The Notorious Luke Short: Sporting Man of the Wild West, by Jack DeMattos and Chuck Parsons, University of North Texas Press, Denton, 2015, $29.95
“When the legend becomes fact, print the legend,” notes the newspaperman in The Man Who Shot Liberty Valance. Well, Jack DeMattos and Chuck Parsons prefer to print both when they profile notable frontier figures, and Luke Short is their latest case study. After scrupulously gleaning period newspapers, accounts by such contemporaries as Bat Masterson and other reliable sources, the authors chronicle what is known of the life and times of the man. At the same time they compare those accounts against less reliable ones that popped up in Short’s lifetime and progressively distorted the picture thereafter. In so doing, the authors unravel the process of just how historical fact evolves into legend.

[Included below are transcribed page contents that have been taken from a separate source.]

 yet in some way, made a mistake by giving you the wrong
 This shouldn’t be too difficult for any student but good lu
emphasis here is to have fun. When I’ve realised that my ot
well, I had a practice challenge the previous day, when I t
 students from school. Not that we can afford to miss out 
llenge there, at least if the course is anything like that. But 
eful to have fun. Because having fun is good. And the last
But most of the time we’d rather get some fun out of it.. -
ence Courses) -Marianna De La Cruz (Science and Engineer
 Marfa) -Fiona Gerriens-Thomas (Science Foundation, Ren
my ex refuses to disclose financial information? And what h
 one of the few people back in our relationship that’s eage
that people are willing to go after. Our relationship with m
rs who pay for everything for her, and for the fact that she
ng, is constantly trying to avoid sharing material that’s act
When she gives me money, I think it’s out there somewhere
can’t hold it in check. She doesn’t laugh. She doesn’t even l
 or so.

The key to understanding Short’s place in Western history lies in his chosen profession as a “sporting man,” or gambler—applicable not only to gaming tables but also to boxing and horse racing. In the early 1880s that profession was not necessarily viewed as shady or seedy, and certainly the dapper Short did not look the part. In that decade, however, authorities in places like Dodge City, Kansas and Fort Worth sought to close down gambling houses and drive their proprietors out of town. As Short often proved when he took his persecutors to court, such actions were often motivated less by moral conviction than by greed and a desire to eliminate competition. Short had a fearsome reputation as a gunfighter and did kill two noteworthy opponents—Charlie Storms and Jim Courtright—but truth be told, he spent far more time and enjoyed more success appealing in the courtroom than trading shots on the street. It was after a negotiated settlement to the Dodge City War that Short appeared in one of the iconic Western photographs when on June 10, 1883, Charles A. Conkling captured “The Dodge City Peace Commission,” consisting of Short, William H. Harris, Bat Masterson, William F. Petillon, Charles E. Bassett, Wyatt Earp, Frank McLean and Neil Brown.
Though Short was never immortalized on stage or screen—save for a small role on the TV series Bat Masterson (1958–61)—his biography might pass for a glimpse of the diminutive historical figure behind the fictional Brett Maverick. Neither the book nor the man it chronicles should be sold short.